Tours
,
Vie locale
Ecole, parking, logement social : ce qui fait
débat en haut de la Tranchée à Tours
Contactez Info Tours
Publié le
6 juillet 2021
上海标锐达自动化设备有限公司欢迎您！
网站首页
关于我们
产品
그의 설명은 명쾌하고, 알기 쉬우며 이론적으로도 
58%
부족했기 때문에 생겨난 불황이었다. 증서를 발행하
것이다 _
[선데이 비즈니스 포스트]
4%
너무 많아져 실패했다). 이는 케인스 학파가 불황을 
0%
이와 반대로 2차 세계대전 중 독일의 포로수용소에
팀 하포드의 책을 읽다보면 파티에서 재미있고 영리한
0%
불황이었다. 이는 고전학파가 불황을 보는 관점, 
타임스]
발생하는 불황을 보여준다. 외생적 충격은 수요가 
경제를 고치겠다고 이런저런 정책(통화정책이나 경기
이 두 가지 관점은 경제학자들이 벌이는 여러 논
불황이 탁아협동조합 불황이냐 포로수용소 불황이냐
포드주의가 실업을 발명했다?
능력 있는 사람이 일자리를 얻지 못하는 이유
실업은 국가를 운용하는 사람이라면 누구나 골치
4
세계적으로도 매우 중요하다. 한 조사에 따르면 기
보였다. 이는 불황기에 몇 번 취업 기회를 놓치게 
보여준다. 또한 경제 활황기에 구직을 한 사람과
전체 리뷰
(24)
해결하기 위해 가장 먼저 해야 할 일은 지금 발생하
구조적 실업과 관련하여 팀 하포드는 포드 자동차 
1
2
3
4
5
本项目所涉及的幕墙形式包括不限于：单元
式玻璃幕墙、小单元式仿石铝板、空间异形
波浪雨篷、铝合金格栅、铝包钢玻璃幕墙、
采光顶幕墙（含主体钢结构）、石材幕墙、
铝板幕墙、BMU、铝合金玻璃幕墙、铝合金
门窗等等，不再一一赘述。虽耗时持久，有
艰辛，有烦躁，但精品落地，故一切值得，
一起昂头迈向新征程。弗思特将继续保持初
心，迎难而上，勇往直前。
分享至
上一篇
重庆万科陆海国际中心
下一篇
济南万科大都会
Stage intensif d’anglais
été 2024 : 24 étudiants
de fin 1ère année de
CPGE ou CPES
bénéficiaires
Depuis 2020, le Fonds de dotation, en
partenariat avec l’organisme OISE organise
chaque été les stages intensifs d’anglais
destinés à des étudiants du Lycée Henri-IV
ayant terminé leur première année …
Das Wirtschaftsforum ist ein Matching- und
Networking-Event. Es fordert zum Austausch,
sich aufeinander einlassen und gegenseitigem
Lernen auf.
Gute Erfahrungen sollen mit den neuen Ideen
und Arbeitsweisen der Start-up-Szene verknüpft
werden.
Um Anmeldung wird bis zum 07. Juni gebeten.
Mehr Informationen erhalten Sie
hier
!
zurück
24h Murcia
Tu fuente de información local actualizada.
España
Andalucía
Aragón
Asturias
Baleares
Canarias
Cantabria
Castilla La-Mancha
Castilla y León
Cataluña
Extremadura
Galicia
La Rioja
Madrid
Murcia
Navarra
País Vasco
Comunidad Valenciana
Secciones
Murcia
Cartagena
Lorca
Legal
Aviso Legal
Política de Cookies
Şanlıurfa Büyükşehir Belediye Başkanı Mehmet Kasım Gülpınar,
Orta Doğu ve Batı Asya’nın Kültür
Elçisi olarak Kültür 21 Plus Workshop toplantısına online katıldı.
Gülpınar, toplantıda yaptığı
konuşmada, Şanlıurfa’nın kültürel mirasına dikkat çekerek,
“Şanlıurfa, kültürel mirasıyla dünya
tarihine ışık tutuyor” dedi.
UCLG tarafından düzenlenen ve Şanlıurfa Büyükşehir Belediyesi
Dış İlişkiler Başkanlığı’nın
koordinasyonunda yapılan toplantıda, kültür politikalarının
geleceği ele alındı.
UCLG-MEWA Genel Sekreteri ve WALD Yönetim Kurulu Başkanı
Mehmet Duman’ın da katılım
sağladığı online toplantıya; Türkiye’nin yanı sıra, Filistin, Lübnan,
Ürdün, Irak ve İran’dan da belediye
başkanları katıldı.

■ ■ ■ ■ ■ ■ ■

■ ASSIGNMENT ■
Transcribe all of the entries without altering anything.

■ SOLUTION TO THIS TASK ■
Tours
,
Vie locale
Ecole, parking, logement social : ce qui fait
débat en haut de la Tranchée à Tours
Contactez Info Tours
Publié le
6 juillet 2021
上海标锐达自动化设备有限公司欢迎您！
网站首页
关于我们
产品
그의 설명은 명쾌하고, 알기 쉬우며 이론적으로도 
58%
부족했기 때문에 생겨난 불황이었다. 증서를 발행하
것이다 _
[선데이 비즈니스 포스트]
4%
너무 많아져 실패했다). 이는 케인스 학파가 불황을 
0%
이와 반대로 2차 세계대전 중 독일의 포로수용소에
팀 하포드의 책을 읽다보면 파티에서 재미있고 영리한
0%
불황이었다. 이는 고전학파가 불황을 보는 관점, 
타임스]
발생하는 불황을 보여준다. 외생적 충격은 수요가 
경제를 고치겠다고 이런저런 정책(통화정책이나 경기
이 두 가지 관점은 경제학자들이 벌이는 여러 논
불황이 탁아협동조합 불황이냐 포로수용소 불황이냐
포드주의가 실업을 발명했다?
능력 있는 사람이 일자리를 얻지 못하는 이유
실업은 국가를 운용하는 사람이라면 누구나 골치
4
세계적으로도 매우 중요하다. 한 조사에 따르면 기
보였다. 이는 불황기에 몇 번 취업 기회를 놓치게 
보여준다. 또한 경제 활황기에 구직을 한 사람과
전체 리뷰
(24)
해결하기 위해 가장 먼저 해야 할 일은 지금 발생하
구조적 실업과 관련하여 팀 하포드는 포드 자동차 
1
2
3
4
5
本项目所涉及的幕墙形式包括不限于：单元
式玻璃幕墙、小单元式仿石铝板、空间异形
波浪雨篷、铝合金格栅、铝包钢玻璃幕墙、
采光顶幕墙（含主体钢结构）、石材幕墙、
铝板幕墙、BMU、铝合金玻璃幕墙、铝合金
门窗等等，不再一一赘述。虽耗时持久，有
艰辛，有烦躁，但精品落地，故一切值得，
一起昂头迈向新征程。弗思特将继续保持初
心，迎难而上，勇往直前。
分享至
上一篇
重庆万科陆海国际中心
下一篇
济南万科大都会
Stage intensif d’anglais
été 2024 : 24 étudiants
de fin 1ère année de
CPGE ou CPES
bénéficiaires
Depuis 2020, le Fonds de dotation, en
partenariat avec l’organisme OISE organise
chaque été les stages intensifs d’anglais
destinés à des étudiants du Lycée Henri-IV
ayant terminé leur première année …
Das Wirtschaftsforum ist ein Matching- und
Networking-Event. Es fordert zum Austausch,
sich aufeinander einlassen und gegenseitigem
Lernen auf.
Gute Erfahrungen sollen mit den neuen Ideen
und Arbeitsweisen der Start-up-Szene verknüpft
werden.
Um Anmeldung wird bis zum 07. Juni gebeten.
Mehr Informationen erhalten Sie
hier
!
zurück
24h Murcia
Tu fuente de información local actualizada.
España
Andalucía
Aragón
Asturias
Baleares
Canarias
Cantabria
Castilla La-Mancha
Castilla y León
Cataluña
Extremadura
Galicia
La Rioja
Madrid
Murcia
Navarra
País Vasco
Comunidad Valenciana
Secciones
Murcia
Cartagena
Lorca
Legal
Aviso Legal
Política de Cookies
Şanlıurfa Büyükşehir Belediye Başkanı Mehmet Kasım Gülpınar,
Orta Doğu ve Batı Asya’nın Kültür
Elçisi olarak Kültür 21 Plus Workshop toplantısına online katıldı.
Gülpınar, toplantıda yaptığı
konuşmada, Şanlıurfa’nın kültürel mirasına dikkat çekerek,
“Şanlıurfa, kültürel mirasıyla dünya
tarihine ışık tutuyor” dedi.
UCLG tarafından düzenlenen ve Şanlıurfa Büyükşehir Belediyesi
Dış İlişkiler Başkanlığı’nın
koordinasyonunda yapılan toplantıda, kültür politikalarının
geleceği ele alındı.
UCLG-MEWA Genel Sekreteri ve WALD Yönetim Kurulu Başkanı
Mehmet Duman’ın da katılım
sağladığı online toplantıya; Türkiye’nin yanı sıra, Filistin, Lübnan,
Ürdün, Irak ve İran’dan da belediye
başkanları katıldı.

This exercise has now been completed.